Would you write out all the records again, exactly?

+++ Dataset records +++

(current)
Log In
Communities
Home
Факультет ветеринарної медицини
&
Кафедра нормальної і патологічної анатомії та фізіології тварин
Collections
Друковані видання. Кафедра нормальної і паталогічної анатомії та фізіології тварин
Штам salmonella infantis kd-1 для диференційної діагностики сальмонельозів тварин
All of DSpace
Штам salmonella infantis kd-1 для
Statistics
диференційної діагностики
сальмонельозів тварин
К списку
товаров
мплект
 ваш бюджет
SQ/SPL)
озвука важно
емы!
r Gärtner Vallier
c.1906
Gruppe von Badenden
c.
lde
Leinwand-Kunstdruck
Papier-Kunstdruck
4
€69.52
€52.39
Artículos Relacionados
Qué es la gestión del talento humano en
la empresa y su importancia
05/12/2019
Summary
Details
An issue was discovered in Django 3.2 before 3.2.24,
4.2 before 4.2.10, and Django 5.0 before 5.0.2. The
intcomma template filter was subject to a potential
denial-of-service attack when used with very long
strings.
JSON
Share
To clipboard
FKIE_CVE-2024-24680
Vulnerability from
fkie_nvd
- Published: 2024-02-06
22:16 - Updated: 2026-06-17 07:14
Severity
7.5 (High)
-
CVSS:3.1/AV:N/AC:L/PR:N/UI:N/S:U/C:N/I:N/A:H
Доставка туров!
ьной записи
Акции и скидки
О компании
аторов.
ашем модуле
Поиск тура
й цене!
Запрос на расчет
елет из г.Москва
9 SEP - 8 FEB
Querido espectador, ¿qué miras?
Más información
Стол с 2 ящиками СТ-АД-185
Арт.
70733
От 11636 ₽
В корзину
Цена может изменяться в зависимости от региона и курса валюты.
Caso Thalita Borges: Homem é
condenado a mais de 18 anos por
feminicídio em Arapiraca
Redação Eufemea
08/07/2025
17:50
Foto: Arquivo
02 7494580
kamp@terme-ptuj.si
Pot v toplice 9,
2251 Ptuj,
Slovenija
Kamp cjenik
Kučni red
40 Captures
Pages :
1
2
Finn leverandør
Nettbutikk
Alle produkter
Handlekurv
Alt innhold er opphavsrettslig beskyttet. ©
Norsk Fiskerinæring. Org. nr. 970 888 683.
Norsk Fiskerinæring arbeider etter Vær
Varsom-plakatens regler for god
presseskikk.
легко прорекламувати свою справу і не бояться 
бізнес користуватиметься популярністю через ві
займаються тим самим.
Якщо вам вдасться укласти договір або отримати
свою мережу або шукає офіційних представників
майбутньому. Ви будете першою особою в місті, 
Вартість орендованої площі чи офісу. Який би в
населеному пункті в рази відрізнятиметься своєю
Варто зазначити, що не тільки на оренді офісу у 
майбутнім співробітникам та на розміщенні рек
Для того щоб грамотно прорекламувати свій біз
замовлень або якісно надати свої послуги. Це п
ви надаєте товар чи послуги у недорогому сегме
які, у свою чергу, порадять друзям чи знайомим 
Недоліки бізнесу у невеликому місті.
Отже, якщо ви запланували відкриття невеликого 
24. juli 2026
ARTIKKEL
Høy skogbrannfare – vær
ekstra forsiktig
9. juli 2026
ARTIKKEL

+++

* **Written solution**:
(current)
Log In
Communities
Home
Факультет ветеринарної медицини
&
Кафедра нормальної і патологічної анатомії та фізіології тварин
Collections
Друковані видання. Кафедра нормальної і паталогічної анатомії та фізіології тварин
Штам salmonella infantis kd-1 для диференційної діагностики сальмонельозів тварин
All of DSpace
Штам salmonella infantis kd-1 для
Statistics
диференційної діагностики
сальмонельозів тварин
К списку
товаров
мплект
 ваш бюджет
SQ/SPL)
озвука важно
емы!
r Gärtner Vallier
c.1906
Gruppe von Badenden
c.
lde
Leinwand-Kunstdruck
Papier-Kunstdruck
4
€69.52
€52.39
Artículos Relacionados
Qué es la gestión del talento humano en
la empresa y su importancia
05/12/2019
Summary
Details
An issue was discovered in Django 3.2 before 3.2.24,
4.2 before 4.2.10, and Django 5.0 before 5.0.2. The
intcomma template filter was subject to a potential
denial-of-service attack when used with very long
strings.
JSON
Share
To clipboard
FKIE_CVE-2024-24680
Vulnerability from
fkie_nvd
- Published: 2024-02-06
22:16 - Updated: 2026-06-17 07:14
Severity
7.5 (High)
-
CVSS:3.1/AV:N/AC:L/PR:N/UI:N/S:U/C:N/I:N/A:H
Доставка туров!
ьной записи
Акции и скидки
О компании
аторов.
ашем модуле
Поиск тура
й цене!
Запрос на расчет
елет из г.Москва
9 SEP - 8 FEB
Querido espectador, ¿qué miras?
Más información
Стол с 2 ящиками СТ-АД-185
Арт.
70733
От 11636 ₽
В корзину
Цена может изменяться в зависимости от региона и курса валюты.
Caso Thalita Borges: Homem é
condenado a mais de 18 anos por
feminicídio em Arapiraca
Redação Eufemea
08/07/2025
17:50
Foto: Arquivo
02 7494580
kamp@terme-ptuj.si
Pot v toplice 9,
2251 Ptuj,
Slovenija
Kamp cjenik
Kučni red
40 Captures
Pages :
1
2
Finn leverandør
Nettbutikk
Alle produkter
Handlekurv
Alt innhold er opphavsrettslig beskyttet. ©
Norsk Fiskerinæring. Org. nr. 970 888 683.
Norsk Fiskerinæring arbeider etter Vær
Varsom-plakatens regler for god
presseskikk.
легко прорекламувати свою справу і не бояться 
бізнес користуватиметься популярністю через ві
займаються тим самим.
Якщо вам вдасться укласти договір або отримати
свою мережу або шукає офіційних представників
майбутньому. Ви будете першою особою в місті, 
Вартість орендованої площі чи офісу. Який би в
населеному пункті в рази відрізнятиметься своєю
Варто зазначити, що не тільки на оренді офісу у 
майбутнім співробітникам та на розміщенні рек
Для того щоб грамотно прорекламувати свій біз
замовлень або якісно надати свої послуги. Це п
ви надаєте товар чи послуги у недорогому сегме
які, у свою чергу, порадять друзям чи знайомим 
Недоліки бізнесу у невеликому місті.
Отже, якщо ви запланували відкриття невеликого 
24. juli 2026
ARTIKKEL
Høy skogbrannfare – vær
ekstra forsiktig
9. juli 2026
ARTIKKEL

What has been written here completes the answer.